You're conflating “many outlets repeated the same interview” with independent corroboration: Sources 2, 4, 6, and 8 are all derivative of Negro Willy's El Mundo claims, while the actual verification work finds no public evidence he financed or mobilized votes for Noboa and no corroborating prison/territorial voting patterns (Source 3, Lupa Media). And your attempt to downgrade the need for proof ignores that LA FUENTE's data-driven review specifically undermines the plausibility of his alleged mobilization and flags a potential legal-strategy motive to fabricate or exaggerate, which directly weakens your leap from allegation to fact (Source 1, LA FUENTE).
Argument against
The motion rests almost entirely on Negro Willy's own self-serving allegation reported secondhand by outlets like Expreso (Source 2) and Prensa Latina (Source 4), but multiple checks stress there is no public, verifiable evidence—CNE filings show no irregularities and prison/territorial voting patterns don't corroborate any Tiguerones-driven pro-Noboa mobilization (Lupa Media, Source 3). More importantly, LA FUENTE's data-driven review argues the electoral results in areas linked to these gangs do not support the claimed “massive” support operation and even suggests the accusation may be part of a coordinated legal strategy to complicate extradition, undermining the credibility of the claim that he actually supported Noboa's 2023 campaign (Source 1).

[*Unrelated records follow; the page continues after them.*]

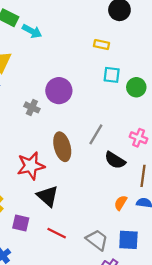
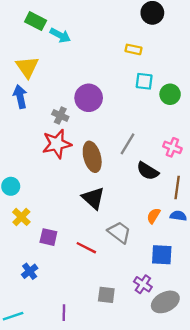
red star: (31, 166) -> (57, 144), moved
black triangle: (48, 196) -> (93, 198), moved
gray trapezoid: (97, 240) -> (119, 232), moved

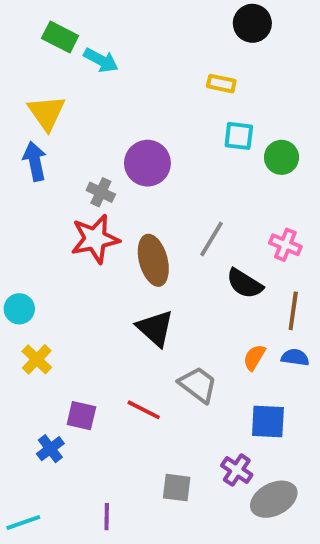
purple square: (48, 237) -> (81, 416), moved

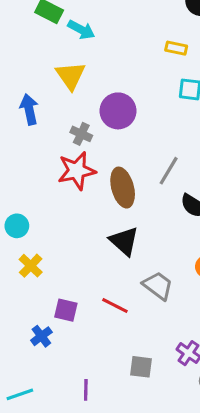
yellow triangle: (46, 113) -> (70, 76), moved

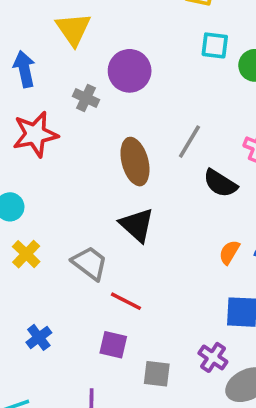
red star: (77, 171) -> (35, 134), moved
gray trapezoid: (158, 286) -> (90, 263), moved
purple square: (66, 310) -> (113, 345), moved

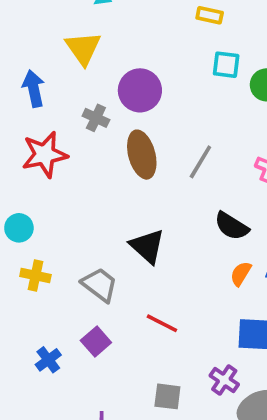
brown ellipse: (135, 162) -> (142, 155), moved
black semicircle: (220, 183) -> (232, 226), moved
yellow cross: (26, 254) -> (35, 276), turned -32
red line: (126, 301) -> (162, 323), moved
purple square: (113, 345) -> (96, 341), moved, turned 36

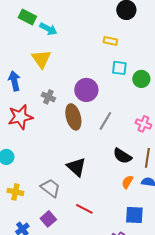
purple circle: (140, 90) -> (86, 90), moved
yellow cross: (35, 276) -> (15, 192), moved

Your argument commits a classic category error: you conflate "Negro Willy supported the campaign" with "Negro Willy's support was electorally decisive and judicially proven," but the claim is simply that he supported it — and his own direct, on-record declarations to El Mundo, widely reported across Sources 2, 4, 6, and 8, constitute documented evidence of that support regardless of its measurable outcome. Furthermore, your reliance on Source 1's extradition-strategy theory is speculative and self-undermining — if Negro Willy's statements were purely a legal fabrication, you would expect them to be vague or deniable, yet Sources 2, 4, and 6 all show he provided specific, consistent operational details including alias Fito as intermediary, street and prison networks, and direct financing, a level of specificity that goes well beyond what a mere legal maneuver would require.